Von Wolfgang Huber
I. Grundsätzliches
Das Verhältnis zwischen Kirche und Politik ist in der Geschichte des Christentums vielfachen Wandlungen unterworfen. Die Verfassung des politischen Gemeinwesens, das vorherrschende Verhältnis zwischen K. und Staat sowie das gewachsene Selbstverständnis der K. tragen zu diesen Wandlungen bei. Das Verhältnis zwischen Kirche und Politik nimmt sich unter vordemokratischen Umständen anders aus als unter demokratischen; es gestaltet sich in einer Diktatur anders als in einer Demokratie. Die Handlungsmöglichkeiten der K. gegenüber der P. unterscheiden sich je nachdem, ob das System des Caesaropapismus oder staatskirchliche Verhältnisse herrschen, ob eine laizistische Trennung zwischen Staat und K. durchgeführt wurde oder ob eine wechselseitige Unabhängigkeit zwischen Staat und K. bei gleichzeitiger Anerkennung des kirchlichen Öffentlichkeitsauftrags in Geltung steht. Unbeschadet solch unterschiedlicher Bedingungen kirchlichen Handelns gibt es gleichwohl elementare Voraussetzungen und Bezugspunkte für die Stellung der K. gegenüber der P. Zu ihnen zählt zuallererst, dass K. gegenüber den politischen Gegebenheiten, unter denen sie existiert, nicht indifferent ist. Ihre Verpflichtung auf ein elementares Sittengesetz, wie es im Dekalog zum Ausdruck kommt, hat zur Folge, dass der Schutz von Bedingungen, unter denen Menschen in Frieden, Freiheit und Gerechtigkeit leben können, ein grundlegendes Ziel bildet, für das die K. eintritt. Daraus erklärt sich, dass die Ausübung politischer Herrschaft in der christlichen Überlieferung grundsätzlich positiv gewertet wird. Das zeigt sich im Neuen Testament exemplarisch in Jesu Antwort auf die Frage nach der Steuer („Gebt dem Kaiser, was des Kaisers-ist, und Gott, was Gottes ist“, Mt 22,15ff. parr.) ebenso wie in der Aussage des Paulus über den jeder politischen Herrschaft von Gott gegebenen Auftrag (Röm 13,1ff.). Das Gebet für die Obrigkeit ist deshalb von Anfang an fest in der Gebetspraxis der christlichen Gemeinden verankert (1Tim 2,1ff.).
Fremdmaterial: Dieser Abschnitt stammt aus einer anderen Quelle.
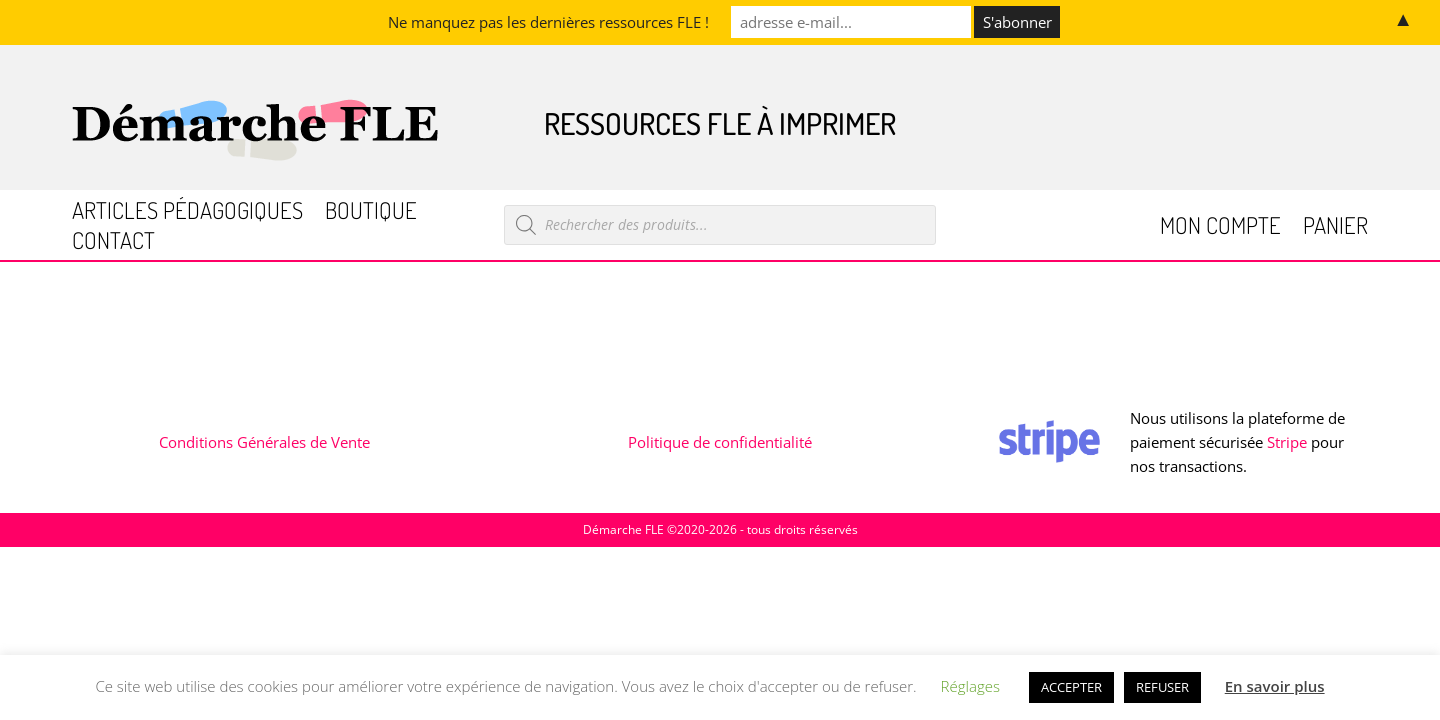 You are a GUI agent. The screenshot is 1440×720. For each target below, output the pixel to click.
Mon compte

Zu den verbindenden Grundzügen gehört ferner, dass die kirchliche Loyalität gegenüber der politischen Ordnung immer nur eine begrenzte Loyalität sein kann. Sie steht unter dem Vorbehalt der clausula Petri („Man muss Gott mehr gehorchen als den Menschen“, Apg 5,29). Immer wieder hat es deshalb in der Geschichte der Christenheit eine Reflexion auf die Grenzen des dem Staat geschuldeten Gehorsams gegeben. In der frühen Christenheit bezog sich das insb. auf die dem römischen Kaiser geschuldete religiöse Verehrung. Weil sie diese Verehrung verweigerten, wurden die frühen Christen atheoi genannt und als Leugner der für alle verpflichtenden Gottesverehrung verfolgt. Die mittelalterlichen Reformbewegungen gerieten regelmäßig nicht nur mit der kirchlichen, sondern auch mit der politischen Obrigkeit in Konflikt. Die Reformation sah sich zu der grundsätzlichen Feststellung veranlasst, dass die weltliche Obrigkeit kein Recht dazu habe, in die Freiheit des Glaubens und des Gewissens einzugreifen (M. Luther, Von weltlicher Obrigkeit, wie weit man ihr Gehorsam schuldig sei, 1523). Seitdem schließt die Frage nach dem Verhältnis von Kirche und Politik stets eine Debatte über das Widerstandsrecht sowie über die Möglichkeit des zivilen Ungehorsams ein.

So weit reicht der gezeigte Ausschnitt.